Monday 11 November 2019

Another short walk.

Family were home at the weekend. The weather was disgraceful on Saturday and we didn't put our noses out of the door. At least our home wasn't flooded like some of those unfortunate householders in the north. On Sunday things improved considerably and we donned our wellies and set out for a bit of fresh air.

Lots to inspect at the lakeside.

Glorious autumn colour now.
Come on Nana, keep up!
Lots of berries.
There was quite a biting north wind so we didn't stay out for long. There was plenty to do at home; showing Himself what can be made with play dough.

Listening to me telling silly stories
and making music.
(Sort of!)

Wednesday 6 November 2019

A very short walk

Just time between the showers for a short walk. Slithery mud underfoot makes for tricky walking, but even so it's good to be out in the fresh air.

There is still a lot of green,
with only a little autumn colour creeping in.
Just got home before the next bout of rainfall!

Saturday 2 November 2019

Do we need to build an ark?

The ground is sodden and we make only brief forays into the garden to dig up some muddy, earth-caked vegetables for lunch. Ever since I invested in three huge water butts it seems to have done little other than rain!
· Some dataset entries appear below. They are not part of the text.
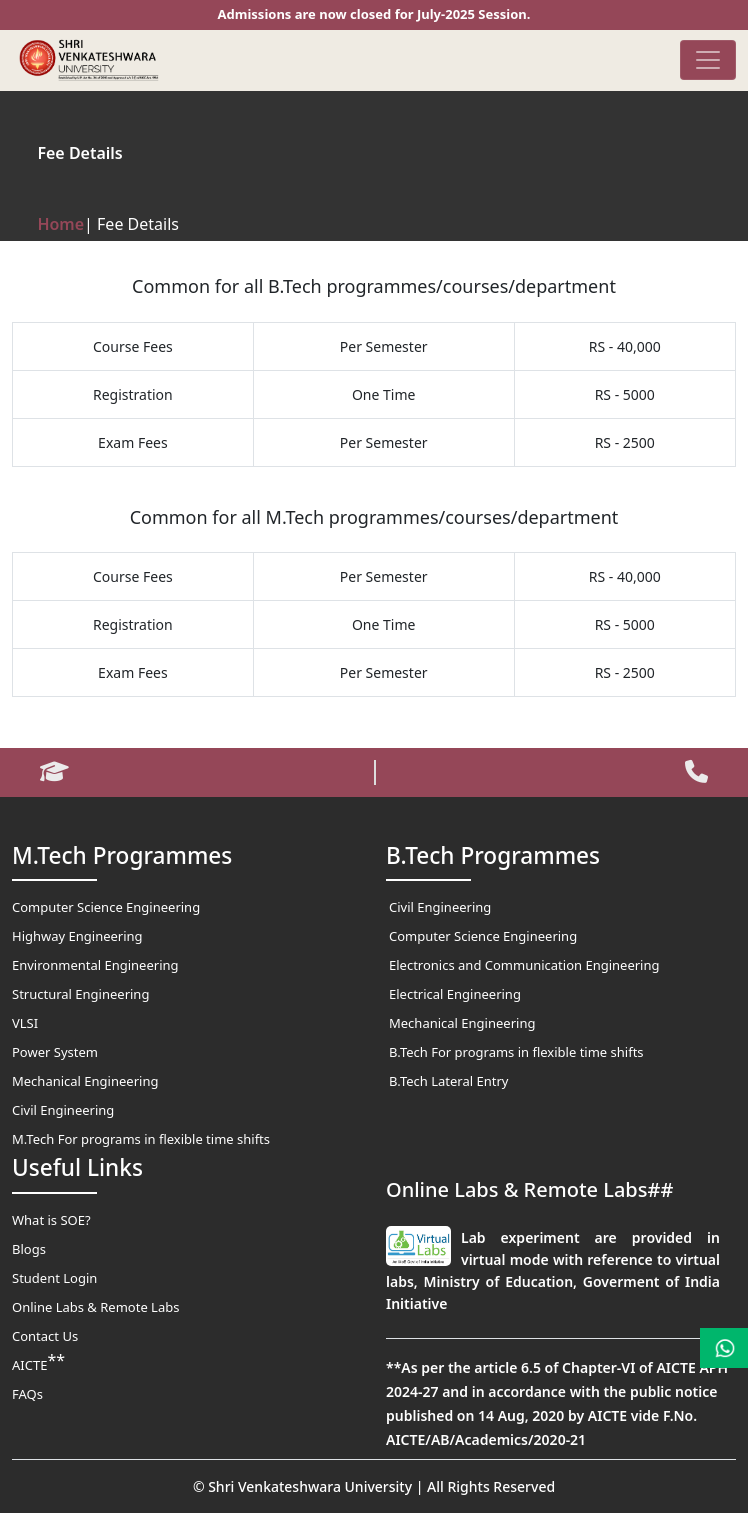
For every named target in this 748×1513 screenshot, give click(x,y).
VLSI (25, 1023)
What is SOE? (51, 1220)
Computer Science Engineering (106, 907)
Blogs (29, 1249)
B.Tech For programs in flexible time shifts (516, 1052)
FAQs (27, 1394)
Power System (55, 1052)
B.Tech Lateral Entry (448, 1081)
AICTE (38, 1362)
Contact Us (45, 1336)
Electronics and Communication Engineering (524, 965)
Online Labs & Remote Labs (95, 1307)
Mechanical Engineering (85, 1081)
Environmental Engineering (95, 965)
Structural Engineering (80, 994)
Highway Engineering (77, 936)
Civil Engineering (63, 1110)
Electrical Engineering (455, 994)
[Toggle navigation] (708, 60)
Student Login (54, 1278)
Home (60, 224)
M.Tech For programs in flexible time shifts (141, 1139)
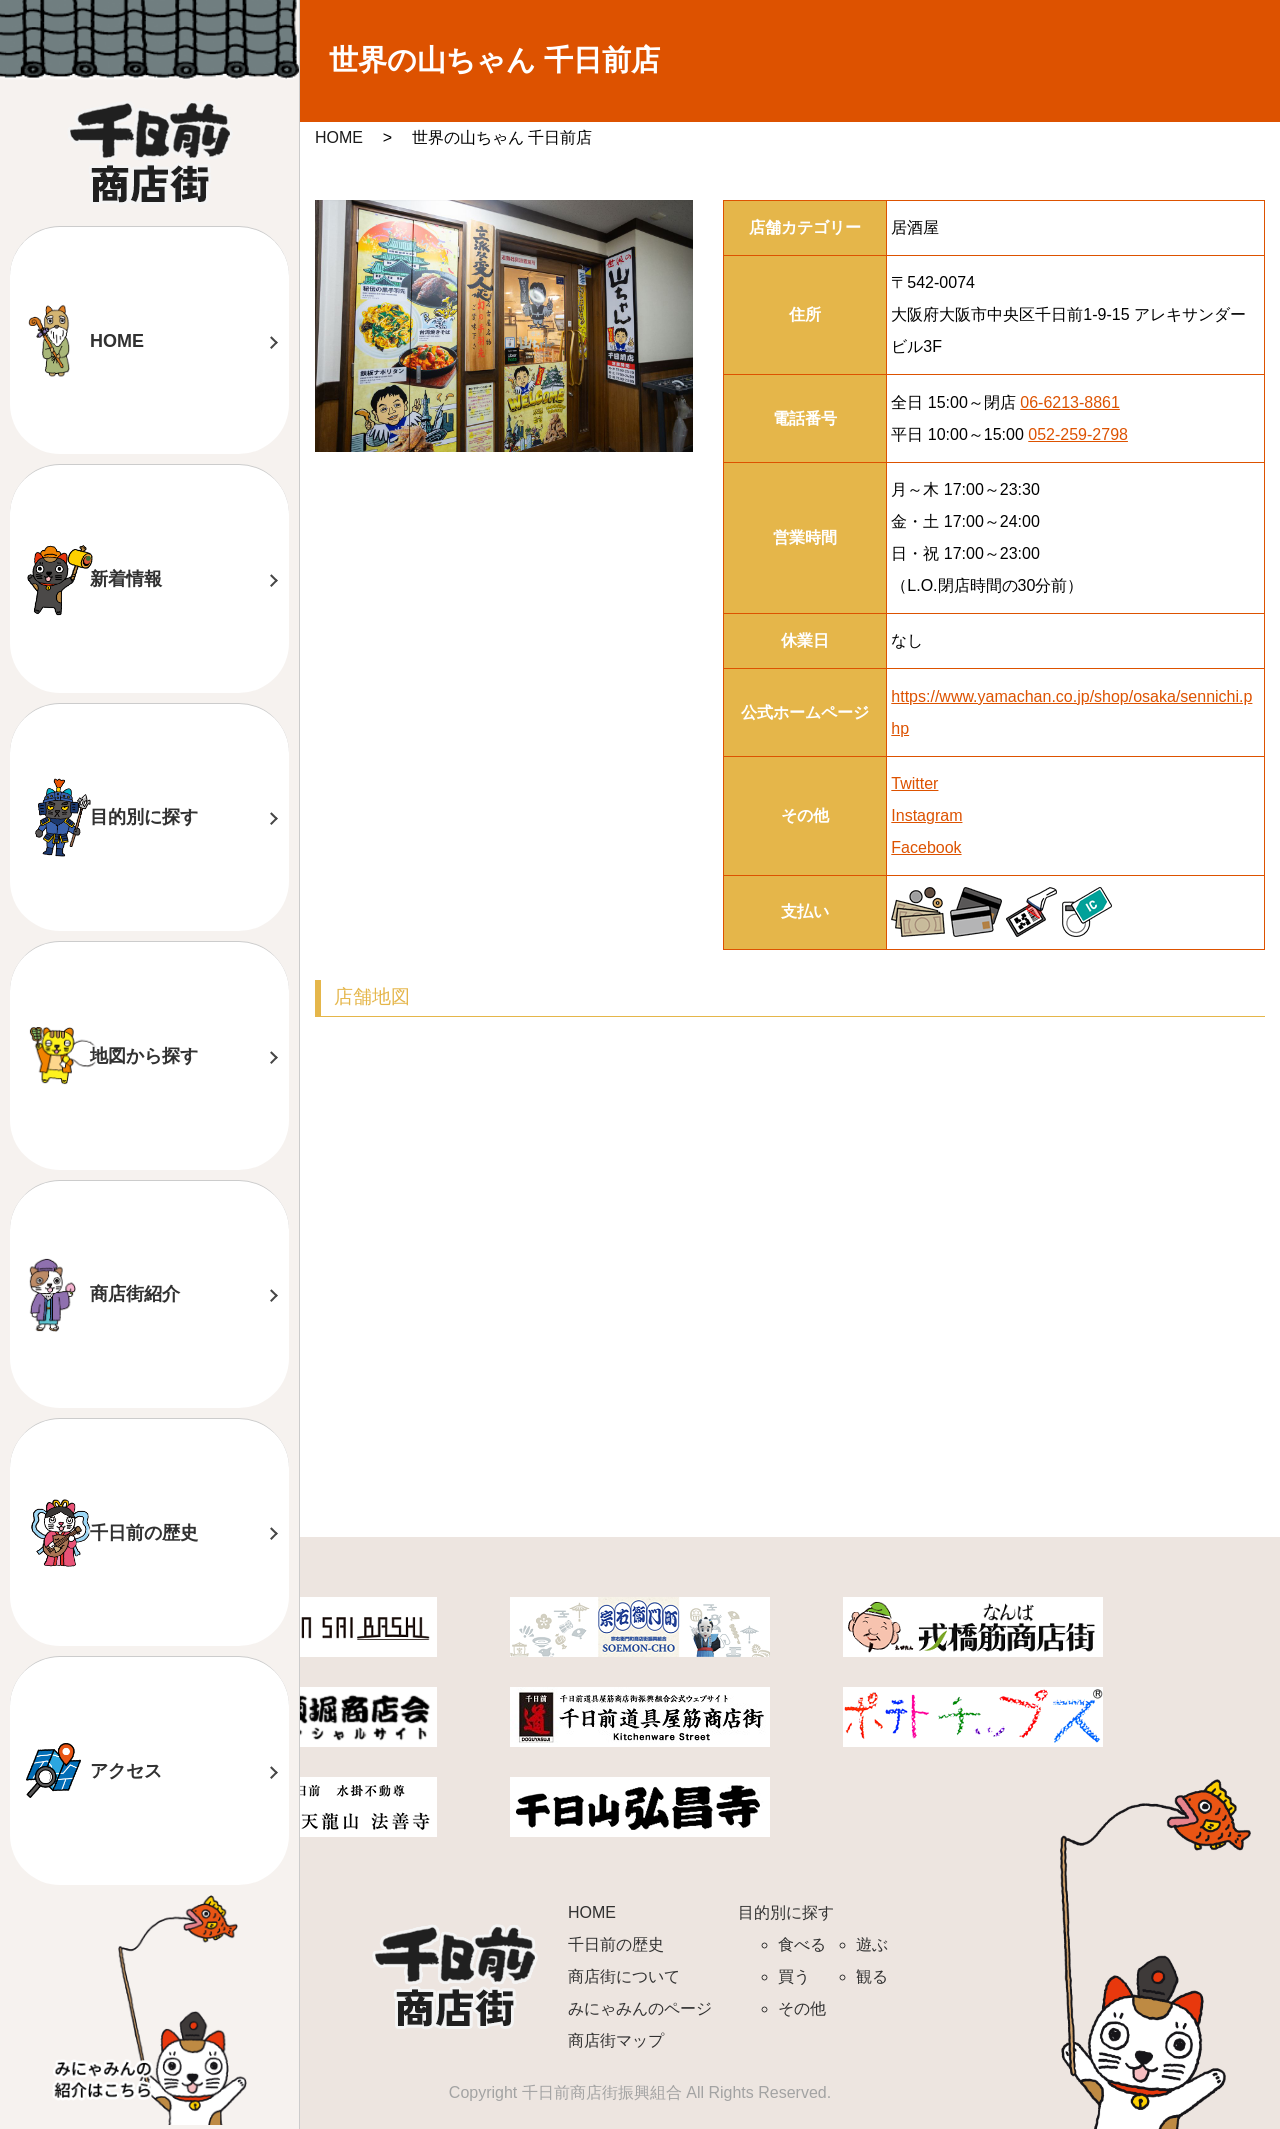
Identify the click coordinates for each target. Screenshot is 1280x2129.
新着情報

Things are flowering well in the greenhouse but it is now too chill and damp to be in there.
Light levels are low.
I'm pleased with the cuttings that I took from my Meyer lemon bush, they are growing well and starting to fruit.
The last picking of pears has ripened and they are in the cool of the greenhouse in an effort to keep them in good condition for a little longer.
But I'm feeling rather like the scarecrow, not at all impressed with how this autumn has turned out!